I’m pretty sure there’s an unwritten rule of blogging somewhere that says, “Never call attention to your absence.”  For example, if a certain blogger had been non-productive in the blogosphere since, oh, say… October 9th, then that blogger might feel compelled to apologize for the absence, talk about how busy he (or she!) may have been, and make some lame joke about how many of you might have wondered if he (or she!) had died.

But not here.  Nosirree.  At Connective Tissue, you won’t find this guy (or girl!) making excuses.  Nope.  I’ve forged on through life and refuse to wallow in the mire of time-busters such as Staff Retreat ’08 or upcoming mass baptism services or a faulty transmission on my wife’s car. 

Editor’s note: He (or she!) is also very much alive, by the way.

One of my favorite daily reads is Stuff Christians Like.  I’ve often wanted to do a shameless ripoff called Stuff Church People Like, or better yet… Stuff Summit People Like.  If I were to undertake such a pathetic display of creative plagiarism, my first post would be called the Sound Booth Stare.

The Sound Booth Stare is something that all church people like.  Yesterday morning I was sitting in our 9 AM worship service, minding my own business, when I was reminded of the SBS.  Here’s the way it went down: a technical glitch was pronounced enough that it was noticed by … um … more than a few people.  In yesterday’s case, a video started, but instead of a cool and normal malfunction like picture but no sound, we had sound but no picture.

At first, I assumed it was one of Baker’s artsy techniques from his fancy school where he learned how to edit videos and put computer-generated ivy vines on everything.  I could just imagine the professor taking a swig of his soy latte, stroking his goatee, and saying, “What you cats need to realize is that a black screen is in, man.  Disembodied voices…that’s where it’s at.”  But then I realized that, no, somebody just forgot to hit the switch that’s labeled Heck Yes You Need Sound AND Picture.

That’s when the SBS began.  In the dusky gray of a darkened auditorium, I saw at least twenty heads flip around and thirty-nine eyeballs stare disapprovingly at the men and women in the sound booth (one guy was pretending to be Popeye).  Their mouths made no noise, but the look in their eyes very clearly said, “I know that we’re in the same room and looking at the same screen, but perhaps you didn’t notice that there is a snafu in your process, and if I had to guess I’d say it had something to do with all them wires.”

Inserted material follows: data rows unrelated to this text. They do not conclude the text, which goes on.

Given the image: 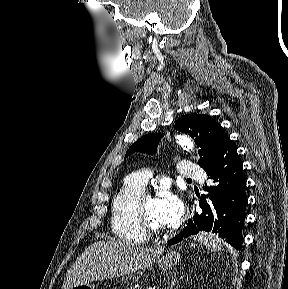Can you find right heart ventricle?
Instances as JSON below:
<instances>
[{
  "label": "right heart ventricle",
  "instance_id": "obj_1",
  "mask_svg": "<svg viewBox=\"0 0 288 289\" xmlns=\"http://www.w3.org/2000/svg\"><path fill=\"white\" fill-rule=\"evenodd\" d=\"M144 190L126 179L113 196L110 225L113 235L122 243L141 245L147 240V235L136 227L133 215L135 202Z\"/></svg>",
  "mask_w": 288,
  "mask_h": 289
}]
</instances>
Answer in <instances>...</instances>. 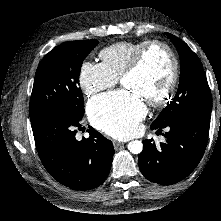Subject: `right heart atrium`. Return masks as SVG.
<instances>
[{
	"mask_svg": "<svg viewBox=\"0 0 221 221\" xmlns=\"http://www.w3.org/2000/svg\"><path fill=\"white\" fill-rule=\"evenodd\" d=\"M85 94L92 96L117 84L118 79L109 73L101 63L85 61L79 75Z\"/></svg>",
	"mask_w": 221,
	"mask_h": 221,
	"instance_id": "obj_1",
	"label": "right heart atrium"
}]
</instances>
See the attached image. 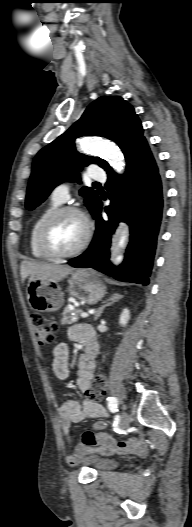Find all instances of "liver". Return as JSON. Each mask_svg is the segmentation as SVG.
<instances>
[{"label":"liver","mask_w":192,"mask_h":527,"mask_svg":"<svg viewBox=\"0 0 192 527\" xmlns=\"http://www.w3.org/2000/svg\"><path fill=\"white\" fill-rule=\"evenodd\" d=\"M74 268L67 265L50 264L46 262L24 260L21 263L20 275L22 282L28 277L38 280L58 283L69 275Z\"/></svg>","instance_id":"obj_1"}]
</instances>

As a veteran volunteer of the sound booth way back in my high school days, I’m very familiar with the Sound Booth Stare.  I’d be doing my best to balance my time between getting the cassette deck ready to record the sermon, making sure that the Sony Camcorder was zoomed in just the right amount, studying my Algebra 2 homework for the next morning, and hitting “play” on Miss Debbie’s People Need the Lord solo, when I realized that Miss Debbie was singing along with the demo track, rather than the performance track…perhaps the cardinal sin of sound booth volunteers.

Never mind that Miss Debbie handed me the tape and told me that the performance track was on Side A and no matter how much I questioned her she assured me that Side A was indeed the right side and if for some reason heaven forbid I should play Side B I would ruin a musical masterpiece about Jesus showing up at the end of broken dreams and being the open door.

That’s why I’m an authority on the SBS, because I’ve been the recipient more times than I can count.  And that’s why, nearly two decades later, I still feel awkward when I see other sound booth people receive The Stare.

I’m not sure what people hope to accomplish by delivering The Stare.  Perhaps they hope to telepathically fix the problem.  Perhaps they are trying to figure out who is responsible so they can offer them up as a “prayer request” that night in their small group.  Maybe they’re just looking for something to fill their time because, after all, there’s nothing to see on the doggone screen.

I would like to make a proposal that the sound booth people have a little fun with the SBS.  The next time they are on the receiving end of the Stare, they should have one of those little laser pointers ready to shine in their eyes and temporarily blind them.  Or they could hold up a sheet of poster board that says, “Hey genius, if you’re so smart why don’t you sign up to help us?”  Or even better, we could cover the sound booth in reflective glass so that when somebody stares back there, they just see themselves staring back.  Spooky.

Whatever the solution, I think we must realize, that we must give our lives, because people need the Lord.